## Work instruction
For the word "Identify", find each line in the entries where it occurs and copy that line.

================

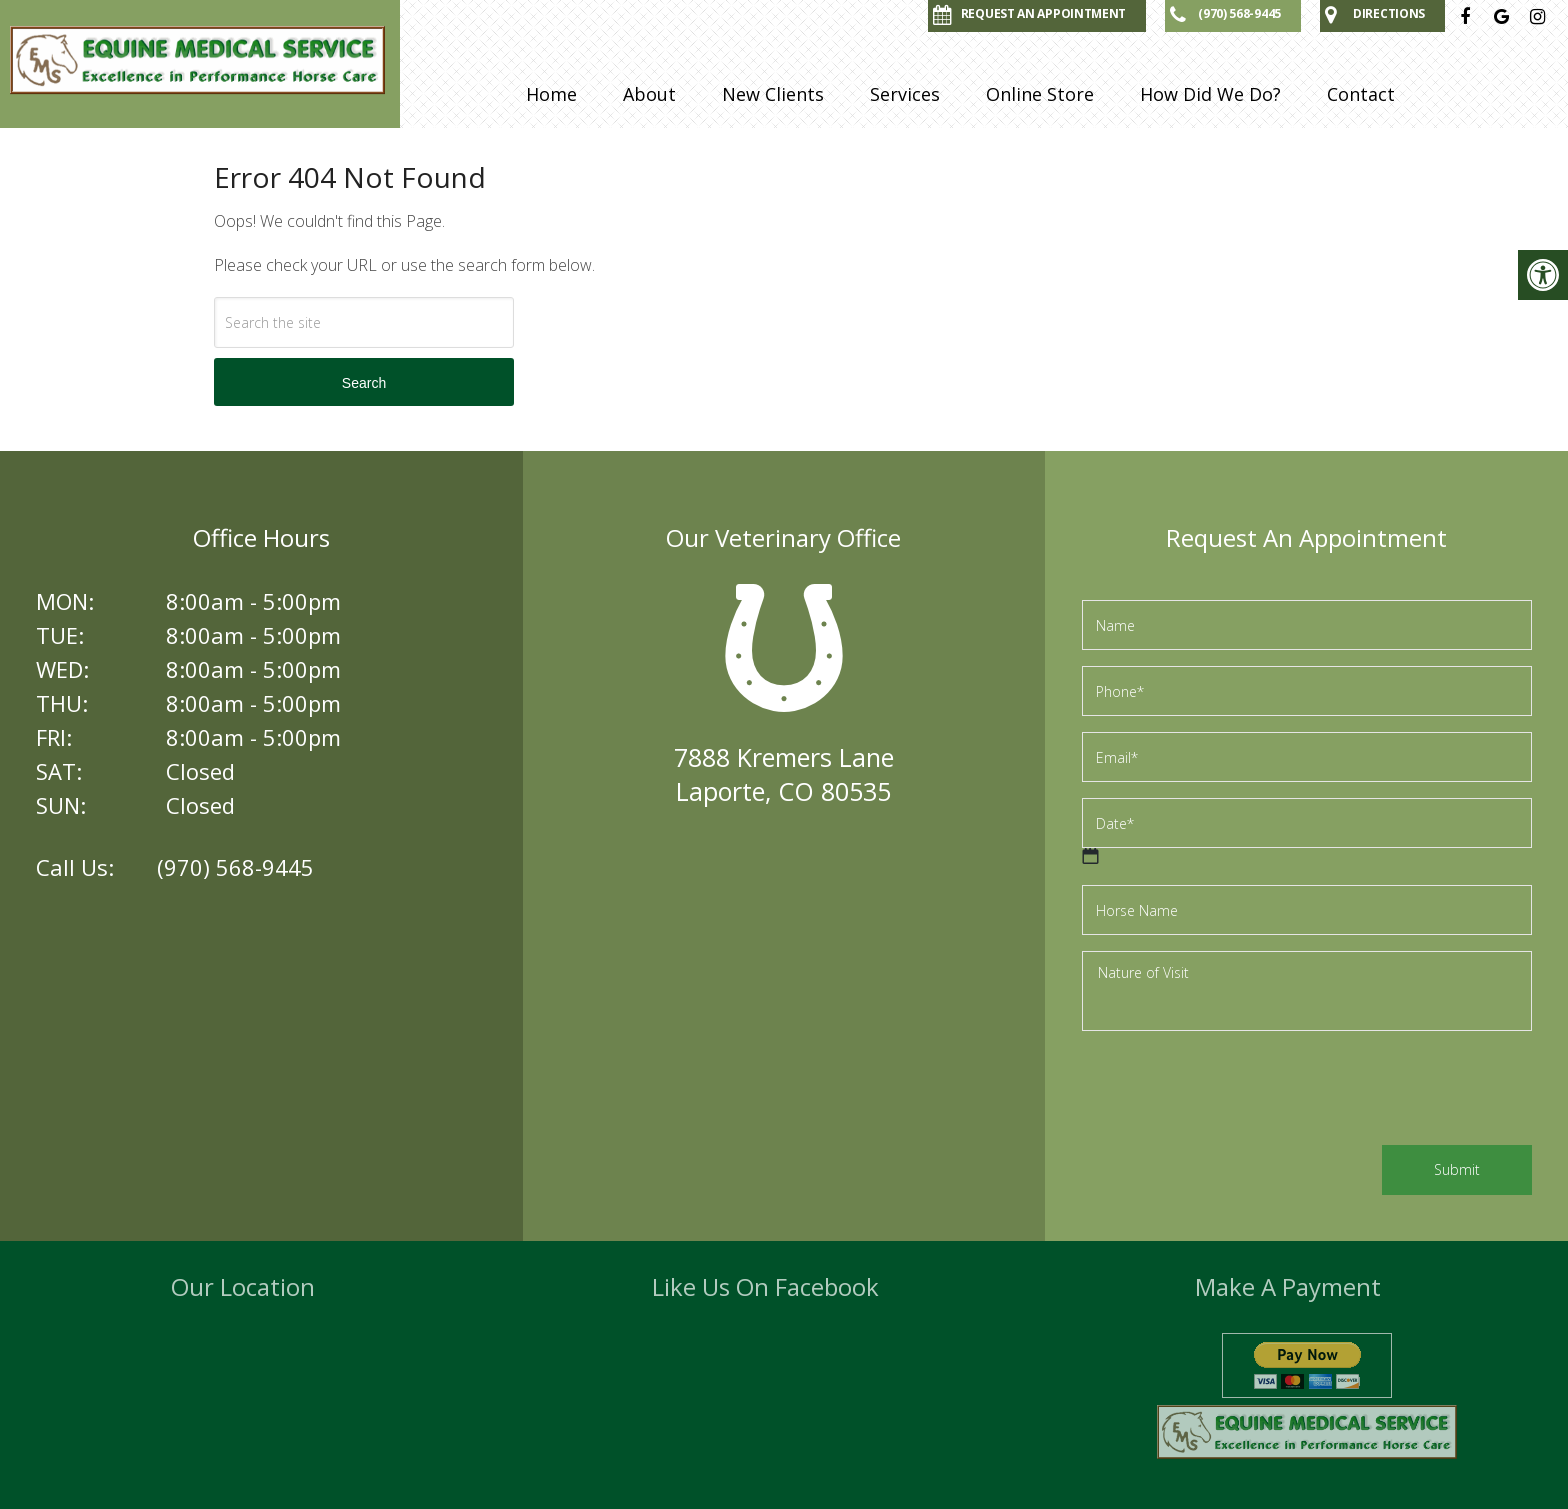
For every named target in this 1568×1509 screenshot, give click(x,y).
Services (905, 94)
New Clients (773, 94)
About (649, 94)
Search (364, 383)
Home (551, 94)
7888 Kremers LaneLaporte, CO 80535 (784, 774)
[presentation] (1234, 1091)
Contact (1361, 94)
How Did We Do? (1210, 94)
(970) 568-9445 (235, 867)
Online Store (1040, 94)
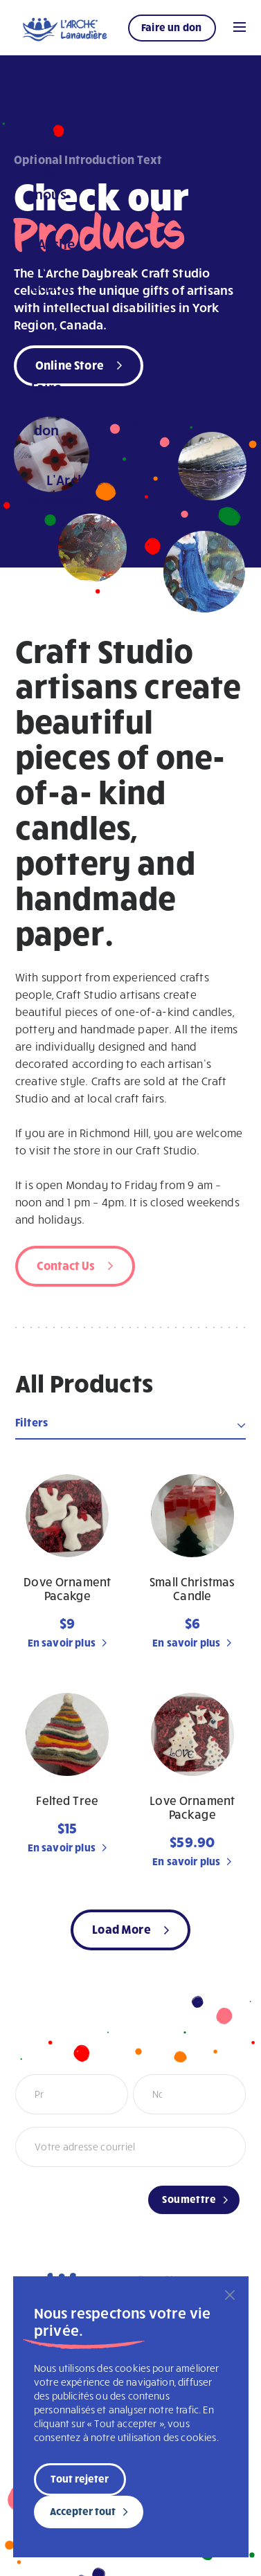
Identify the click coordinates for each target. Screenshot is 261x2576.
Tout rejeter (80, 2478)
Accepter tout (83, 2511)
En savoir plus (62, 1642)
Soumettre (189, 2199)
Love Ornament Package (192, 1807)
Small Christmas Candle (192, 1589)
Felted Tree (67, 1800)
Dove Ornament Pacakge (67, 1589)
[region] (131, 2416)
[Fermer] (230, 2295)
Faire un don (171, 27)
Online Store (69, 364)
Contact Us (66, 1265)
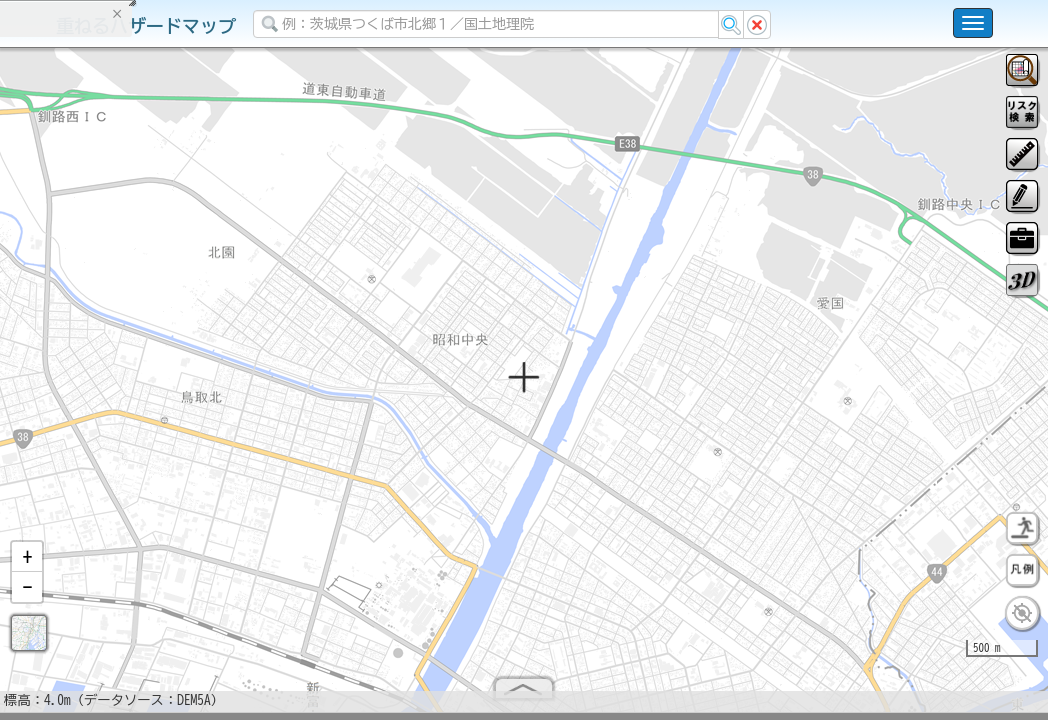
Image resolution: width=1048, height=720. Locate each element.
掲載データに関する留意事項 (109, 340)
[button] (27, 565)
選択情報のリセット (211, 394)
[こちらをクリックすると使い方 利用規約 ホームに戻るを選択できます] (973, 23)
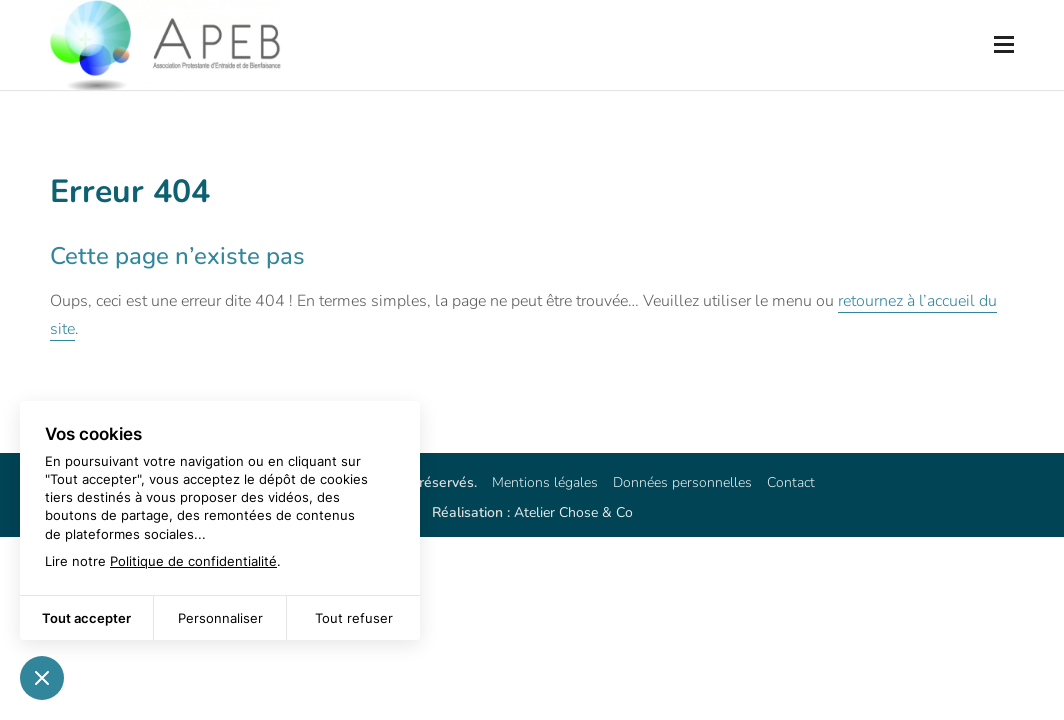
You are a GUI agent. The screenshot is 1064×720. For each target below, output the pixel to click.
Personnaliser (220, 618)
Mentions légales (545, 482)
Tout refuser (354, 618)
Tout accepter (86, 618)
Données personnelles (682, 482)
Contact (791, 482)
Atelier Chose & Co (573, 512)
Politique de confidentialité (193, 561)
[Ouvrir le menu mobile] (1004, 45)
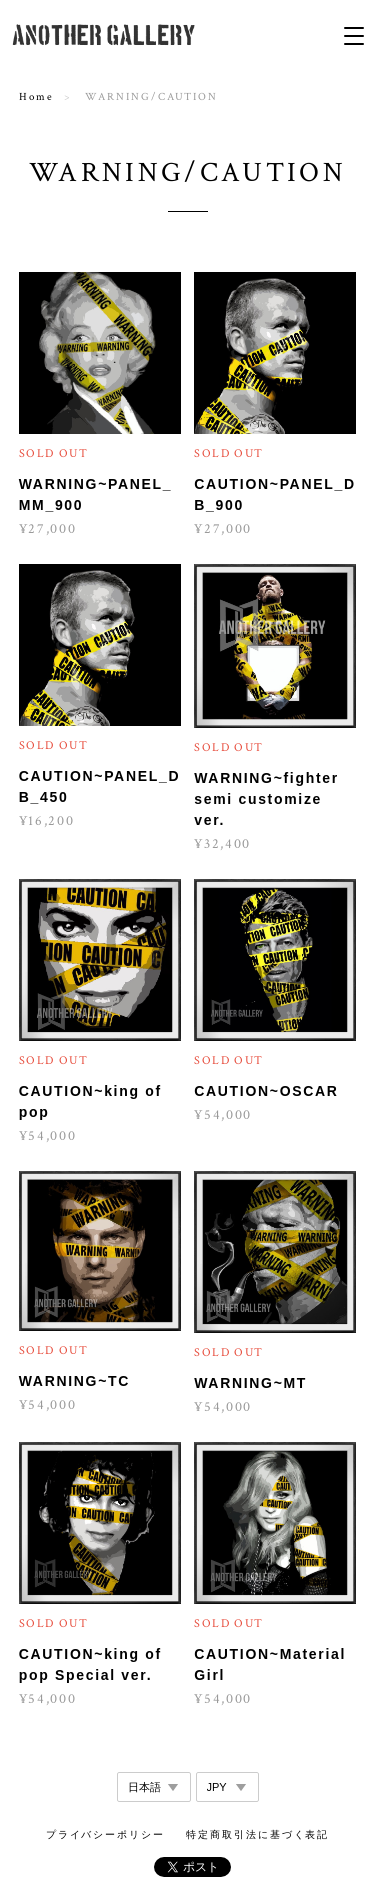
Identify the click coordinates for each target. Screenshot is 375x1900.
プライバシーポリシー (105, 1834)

================

## Answer for the task
Identify the click coordinates for each target. Screenshot is 261x2576.
Identify the click coordinates for each target. Screenshot is 375x1900.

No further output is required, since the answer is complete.